Prior to Queen’s, she held positions at King’s College London, University of York, University of Oxford and Jindal Global Law School. She is also a researcher at the Institute for Futures Studies (Stockholm).
Dr. Vasanthakumar’s research explores political authority, membership and obligation. Her monograph, The Ethics of Exile: A political theory of diaspora will be published by Oxford University Press in late 2021. Current research projects include: Privatisation and legitimacy in border control, victims’ duties to resist their oppression, as well as transitional justice as transnational justice.
Her research has been supported by the Social Sciences and Humanities Research Council of Canada, the British Academy, the Swedish Research Council and the Wallenberg Foundation.

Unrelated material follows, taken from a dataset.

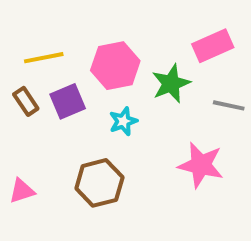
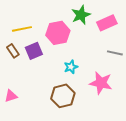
green star: (171, 84) -> (81, 15), moved
cyan star: (123, 121) -> (71, 67), moved
brown hexagon: (99, 183) -> (63, 96), moved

Research project at the Centre for Fundamental Rights:
Legitimacy at the border
The number of actors tasked with border control has proliferated—private citizens, airline carriers, multinational security corporations, supranational entities, international organisations, foreign states—and the mechanisms at their disposal are increasingly intrusive and coercive. As scholars have noted, this creates shifting and proliferating borders, with attendant abuses, arbitrariness and rights violations. My research seeks to identify the principles of political legitimacy that regulate border control and to elaborate on the agents and processes required to secure this legitimacy. My research aims to push philosophical debates around migration beyond the question of states’ rights to control their borders to the question of how they may enforce their borders. In doing so, it also contributes to ongoing legal and policy debates about border control, which increasingly focus on the agents and mechanisms by which borders are created and enforced.